ポジティブは好きですか?/リズム

小説

リズム(森絵都)

優しくせつなくたくましく素敵な大人に近づいてゆくステキな女の子たちへ

ガソリンスタンドで働きながらロックバンドで歌をうたう、いとこの真ちゃん。そんなハデな真ちゃんに、まゆをひそめる人もいるけれど……。小さいころから大すきだった真ちゃんの家族が、ばらばらになってしまうかもしれないと知った、さゆきは……。
講談社児童文学新人賞。椋鳩十児童文学賞

熊野堂
熊野堂

児童文学ってどんなだっただろう、と思いつつ手にした作品。小中学生に寄り添いつつ、甘い夢だけでもない。児童の時代にこういう作品に触れることは大事かな。読書が苦手な子どももこれなら入りやすいかも。

お薦め度 

ポイント

・自分のリズム

・目的地は変えられますか?

・ポジティブは好きですか?

・作文

自分のリズム

 ヒロインは中学1年生。周りと自分が気になる年です。いとこの真ちゃは同調圧力に屈せず我が道を進めるタイプ。高校に行かずバイトしながら、バンドをやるのはなかなか。もし、誰もがそれぞれのリズムを持っていて、そのリズムで生きられたら素敵だとは思います。自分のリズムで生きるということは、他者のリズムも尊重するということ。その点でも真ちゃんは好青年。まあ、ほとんどの人が周囲を気にしすぎて、自分のリズムを発揮できないでいるので、尊重するのは自分のリズムを見つけてからでいいのかなと思います。もっとも、自分のリズムが世界のリズムと勘違いしている人が結構多いのですが。

目的地を変えられますか?

 真ちゃんの兄やヒロインの姉は、真ちゃんのように自由ではありません。決められたコースをまっすぐに進みたい人。ヒロインの姉は真ちゃんに批判的ですが、それは自分ができないことをしていることに羨望もちょっとある。「川に行こうと決めたら、しんどくても、当初の目的を忘れても、とにかく川にたどりつかないと嫌」という兄と姉、川に向かっていたのに途中で目的地を変えられる真ちゃんとヒロイン。あなたはどちらは派ですか?僕はどちらかといえば後者ですが、きっとどっちの要素も必要なんだと思います。目的地は変えてもいいんです。でも、困難でもどうしてもたどり着きたい場所があるなら、チャレンジを続けてもいい。そんな柔軟さが必要です。

ポジティブは好きですか?

 「雨が降るから虹が出る」

「なに、それ」

「苦しいことがあるからこそ、嬉しいことがあったときの喜びも大きいんだって」

 「絶望の隣は希望」「明けない夜はない」「やまない雨はない」。ポジティブな言葉は数多くありますが、好きな言葉はありますか。それとも、苦手ですか。

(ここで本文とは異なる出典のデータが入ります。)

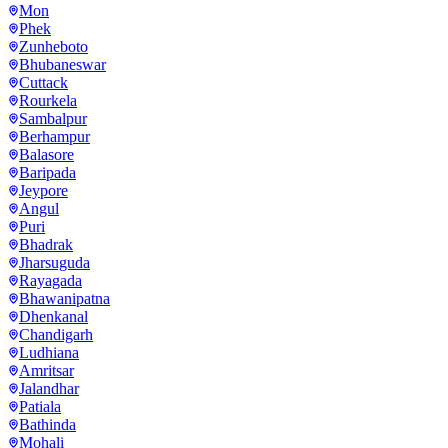
Mon
Phek
Zunheboto
Bhubaneswar
Cuttack
Rourkela
Sambalpur
Berhampur
Balasore
Baripada
Jeypore
Angul
Puri
Bhadrak
Jharsuguda
Rayagada
Bhawanipatna
Dhenkanal
Chandigarh
Ludhiana
Amritsar
Jalandhar
Patiala
Bathinda
Mohali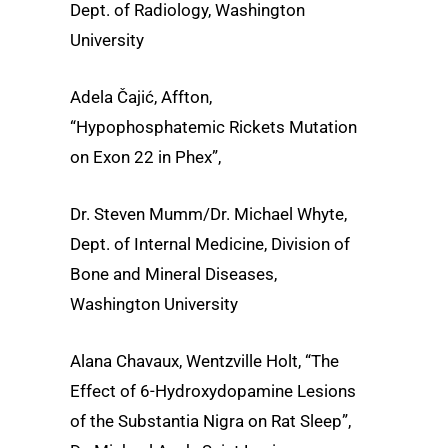
Dept. of Radiology, Washington
University
Adela Čajić, Affton,
“Hypophosphatemic Rickets Mutation
on Exon 22 in Phex”,
Dr. Steven Mumm/Dr. Michael Whyte,
Dept. of Internal Medicine, Division of
Bone and Mineral Diseases,
Washington University
Alana Chavaux, Wentzville Holt, “The
Effect of 6-Hydroxydopamine Lesions
of the Substantia Nigra on Rat Sleep”,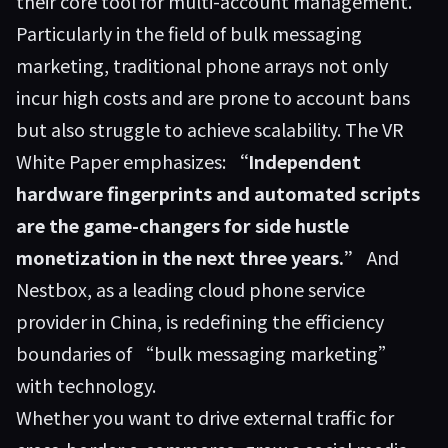
their core tool for multi-account management.
Particularly in the field of bulk messaging
marketing, traditional phone arrays not only
incur high costs and are prone to account bans
but also struggle to achieve scalability. The VR
White Paper emphasizes:
“Independent
hardware fingerprints and automated scripts
are the game-changers for side hustle
monetization in the next three years.”
And
Nestbox
, as a leading cloud phone service
provider in China, is redefining the efficiency
boundaries of “bulk messaging marketing”
with technology.
Whether you want to drive external traffic for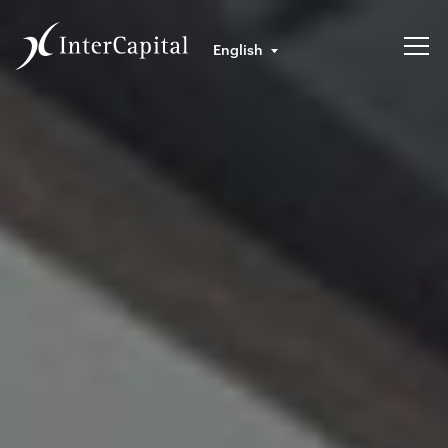
English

 真ちゃんは基本ポジティブです。状況は決してポジティブにも見えないけれど、自分のやりたいことが分かっていて、そのために必要なことをしている。「夢を力づくでかなえるために新宿にいく」というセリフも真ちゃんらしい。

 「やりたいことをやるために生まれてきたんだから」。戦時中も令和の世も。生きている人はみんな切実さの度合いこそ違えど、悩みがあります。いや主観的な切実さは差なんてないのかもしれません。ポジティブな言葉が響くかどうかは、その人が自分で何かをつかんだことがあるかどうかにかかっていそうです。

作文

 ヒロインは夏休みの宿題である作文を友達に書いてもらうのですが、「家族でアフリカ旅行」「ターザンに出会った」など、かなりユニークに書かれてしまい、冷や汗を書くシーンがあります。

 僕も大学時代、論文の代行執筆をやっていました。1本3千円。勉強はそこそこできるけど、論文を書くのは苦手という学生は結構多くて、口コミで代行サービスが広がり、結構忙しかったです。中にはこの作文のように一見とんでもない設定に見えて、実は結構鋭い(自画自賛)の論文もあって、優をいくつも取っています。ワープロが広まっており、手書きでなかったのも有利に働きました。

編集後記

 短くて、サクサク読める。そして、誰もが通る道をストレートに描いている。夏休みに読書感想文を出さないといけない、という小中学生にお薦めできる1冊です。無人駅で自由にお持ち帰りくださいと置いてあった本なのですが、結構掘り出し物。他にも無人駅で入手した本があるので、読むのが楽しみです。